● Problem requirements
Leave the images behind and copy every record exactly.

● Available data
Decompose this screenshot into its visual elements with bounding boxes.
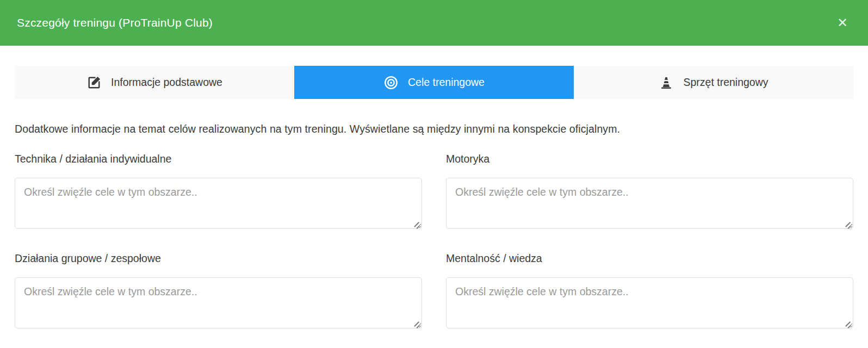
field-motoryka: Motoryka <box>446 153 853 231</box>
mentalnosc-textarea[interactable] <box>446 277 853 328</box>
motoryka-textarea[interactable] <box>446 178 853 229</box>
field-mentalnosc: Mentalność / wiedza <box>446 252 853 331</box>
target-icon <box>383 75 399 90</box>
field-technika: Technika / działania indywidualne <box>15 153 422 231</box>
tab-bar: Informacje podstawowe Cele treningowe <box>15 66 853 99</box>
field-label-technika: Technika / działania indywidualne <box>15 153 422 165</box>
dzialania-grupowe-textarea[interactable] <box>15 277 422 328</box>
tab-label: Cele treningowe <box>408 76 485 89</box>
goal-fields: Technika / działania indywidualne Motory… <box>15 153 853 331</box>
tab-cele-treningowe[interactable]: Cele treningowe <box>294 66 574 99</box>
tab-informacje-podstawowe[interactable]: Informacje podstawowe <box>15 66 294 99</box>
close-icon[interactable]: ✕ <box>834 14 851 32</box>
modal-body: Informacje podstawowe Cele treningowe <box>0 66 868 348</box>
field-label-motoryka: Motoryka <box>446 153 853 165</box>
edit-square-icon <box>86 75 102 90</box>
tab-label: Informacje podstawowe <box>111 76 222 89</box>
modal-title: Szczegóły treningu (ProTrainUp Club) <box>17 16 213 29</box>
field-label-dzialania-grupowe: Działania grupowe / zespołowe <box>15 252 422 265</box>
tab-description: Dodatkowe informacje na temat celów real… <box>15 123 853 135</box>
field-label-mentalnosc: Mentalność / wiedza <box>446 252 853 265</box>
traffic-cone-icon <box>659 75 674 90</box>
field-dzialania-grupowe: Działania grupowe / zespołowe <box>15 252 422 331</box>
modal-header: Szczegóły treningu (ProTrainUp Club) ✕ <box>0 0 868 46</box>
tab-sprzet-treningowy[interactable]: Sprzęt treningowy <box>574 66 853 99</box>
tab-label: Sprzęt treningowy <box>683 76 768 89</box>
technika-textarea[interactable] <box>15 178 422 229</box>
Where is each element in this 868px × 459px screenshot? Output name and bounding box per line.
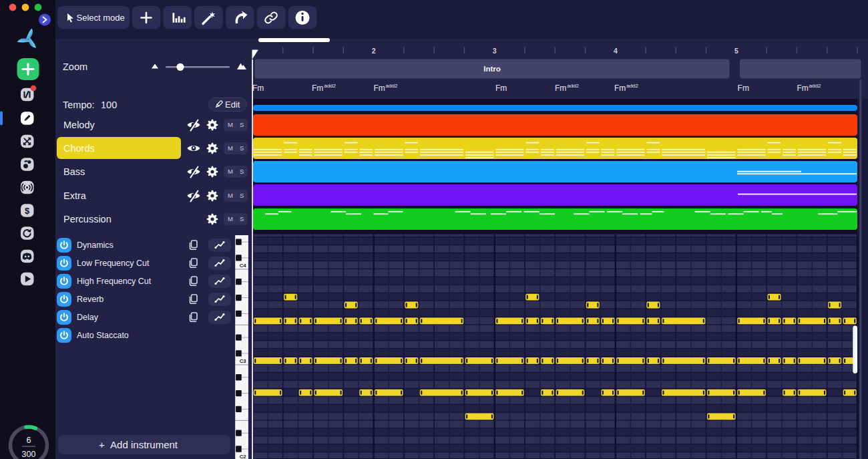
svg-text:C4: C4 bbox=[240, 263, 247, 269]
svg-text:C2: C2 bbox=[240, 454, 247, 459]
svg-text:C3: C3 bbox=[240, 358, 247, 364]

● Completed exercise
Decompose this screenshot into its visual elements with bounding boxes.
field-motoryka: Motoryka <box>446 153 853 231</box>
mentalnosc-textarea[interactable] <box>446 277 853 328</box>
motoryka-textarea[interactable] <box>446 178 853 229</box>
field-mentalnosc: Mentalność / wiedza <box>446 252 853 331</box>
target-icon <box>383 75 399 90</box>
field-technika: Technika / działania indywidualne <box>15 153 422 231</box>
tab-bar: Informacje podstawowe Cele treningowe <box>15 66 853 99</box>
field-label-technika: Technika / działania indywidualne <box>15 153 422 165</box>
dzialania-grupowe-textarea[interactable] <box>15 277 422 328</box>
tab-label: Cele treningowe <box>408 76 485 89</box>
goal-fields: Technika / działania indywidualne Motory… <box>15 153 853 331</box>
tab-cele-treningowe[interactable]: Cele treningowe <box>294 66 574 99</box>
tab-informacje-podstawowe[interactable]: Informacje podstawowe <box>15 66 294 99</box>
close-icon[interactable]: ✕ <box>834 14 851 32</box>
modal-body: Informacje podstawowe Cele treningowe <box>0 66 868 348</box>
field-label-motoryka: Motoryka <box>446 153 853 165</box>
edit-square-icon <box>86 75 102 90</box>
tab-label: Informacje podstawowe <box>111 76 222 89</box>
modal-title: Szczegóły treningu (ProTrainUp Club) <box>17 16 213 29</box>
field-label-dzialania-grupowe: Działania grupowe / zespołowe <box>15 252 422 265</box>
tab-description: Dodatkowe informacje na temat celów real… <box>15 123 853 135</box>
field-label-mentalnosc: Mentalność / wiedza <box>446 252 853 265</box>
traffic-cone-icon <box>659 75 674 90</box>
field-dzialania-grupowe: Działania grupowe / zespołowe <box>15 252 422 331</box>
modal-header: Szczegóły treningu (ProTrainUp Club) ✕ <box>0 0 868 46</box>
tab-sprzet-treningowy[interactable]: Sprzęt treningowy <box>574 66 853 99</box>
tab-label: Sprzęt treningowy <box>683 76 768 89</box>
technika-textarea[interactable] <box>15 178 422 229</box>
Where is each element in this 868px × 459px screenshot? Output name and bounding box per line.
svg-text:C4: C4 bbox=[240, 263, 247, 269]
svg-text:C2: C2 bbox=[240, 454, 247, 459]
svg-text:C3: C3 bbox=[240, 358, 247, 364]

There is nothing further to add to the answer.